[Records for this task — start]

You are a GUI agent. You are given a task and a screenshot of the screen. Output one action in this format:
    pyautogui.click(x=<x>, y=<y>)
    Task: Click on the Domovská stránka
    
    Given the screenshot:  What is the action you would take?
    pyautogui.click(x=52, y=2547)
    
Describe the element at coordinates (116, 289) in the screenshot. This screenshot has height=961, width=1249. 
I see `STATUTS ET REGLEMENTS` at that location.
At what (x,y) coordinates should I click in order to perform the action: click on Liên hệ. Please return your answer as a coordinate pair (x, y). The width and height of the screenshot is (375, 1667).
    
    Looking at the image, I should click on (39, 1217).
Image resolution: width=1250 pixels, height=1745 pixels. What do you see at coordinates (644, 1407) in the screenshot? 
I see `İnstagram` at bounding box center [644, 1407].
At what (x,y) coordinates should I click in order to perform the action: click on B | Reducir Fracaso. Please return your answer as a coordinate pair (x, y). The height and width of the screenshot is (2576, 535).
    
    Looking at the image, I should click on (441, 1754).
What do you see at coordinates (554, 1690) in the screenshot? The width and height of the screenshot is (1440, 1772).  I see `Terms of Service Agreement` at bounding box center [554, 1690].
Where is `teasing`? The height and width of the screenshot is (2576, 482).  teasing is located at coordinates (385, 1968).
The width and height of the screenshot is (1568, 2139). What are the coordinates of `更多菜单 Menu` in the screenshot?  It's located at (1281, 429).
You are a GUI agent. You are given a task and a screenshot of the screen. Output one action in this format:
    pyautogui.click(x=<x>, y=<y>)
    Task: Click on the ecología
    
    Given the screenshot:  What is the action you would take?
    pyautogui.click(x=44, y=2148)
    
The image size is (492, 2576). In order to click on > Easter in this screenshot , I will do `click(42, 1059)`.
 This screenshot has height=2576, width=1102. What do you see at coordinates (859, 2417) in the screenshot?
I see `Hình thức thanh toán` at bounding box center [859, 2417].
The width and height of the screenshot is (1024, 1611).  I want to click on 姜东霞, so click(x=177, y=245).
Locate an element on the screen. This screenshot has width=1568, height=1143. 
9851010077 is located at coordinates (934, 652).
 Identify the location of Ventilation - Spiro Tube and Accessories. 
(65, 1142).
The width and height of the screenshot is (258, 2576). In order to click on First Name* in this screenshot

[Records for this task — finish]

_Task item_. The data above should be copied exactly, with no line omitted.

_Exercise solution_.
You are a GUI agent. You are given a task and a screenshot of the screen. Output one action in this format:
    pyautogui.click(x=<x>, y=<y>)
    Task: Click on the Domovská stránka
    
    Given the screenshot:  What is the action you would take?
    pyautogui.click(x=52, y=2547)
    
Describe the element at coordinates (116, 289) in the screenshot. This screenshot has height=961, width=1249. 
I see `STATUTS ET REGLEMENTS` at that location.
At what (x,y) coordinates should I click in order to perform the action: click on Liên hệ. Please return your answer as a coordinate pair (x, y). The width and height of the screenshot is (375, 1667).
    
    Looking at the image, I should click on (39, 1217).
Image resolution: width=1250 pixels, height=1745 pixels. What do you see at coordinates (644, 1407) in the screenshot? 
I see `İnstagram` at bounding box center [644, 1407].
At what (x,y) coordinates should I click in order to perform the action: click on B | Reducir Fracaso. Please return your answer as a coordinate pair (x, y). The height and width of the screenshot is (2576, 535).
    
    Looking at the image, I should click on (441, 1754).
What do you see at coordinates (554, 1690) in the screenshot? The width and height of the screenshot is (1440, 1772).  I see `Terms of Service Agreement` at bounding box center [554, 1690].
Where is `teasing`? The height and width of the screenshot is (2576, 482).  teasing is located at coordinates (385, 1968).
The width and height of the screenshot is (1568, 2139). What are the coordinates of `更多菜单 Menu` in the screenshot?  It's located at (1281, 429).
You are a GUI agent. You are given a task and a screenshot of the screen. Output one action in this format:
    pyautogui.click(x=<x>, y=<y>)
    Task: Click on the ecología
    
    Given the screenshot:  What is the action you would take?
    pyautogui.click(x=44, y=2148)
    
The image size is (492, 2576). In order to click on > Easter in this screenshot , I will do `click(42, 1059)`.
 This screenshot has height=2576, width=1102. What do you see at coordinates (859, 2417) in the screenshot?
I see `Hình thức thanh toán` at bounding box center [859, 2417].
The width and height of the screenshot is (1024, 1611).  I want to click on 姜东霞, so click(x=177, y=245).
Locate an element on the screen. This screenshot has width=1568, height=1143. 
9851010077 is located at coordinates (934, 652).
 Identify the location of Ventilation - Spiro Tube and Accessories. 
(65, 1142).
The width and height of the screenshot is (258, 2576). In order to click on First Name* in this screenshot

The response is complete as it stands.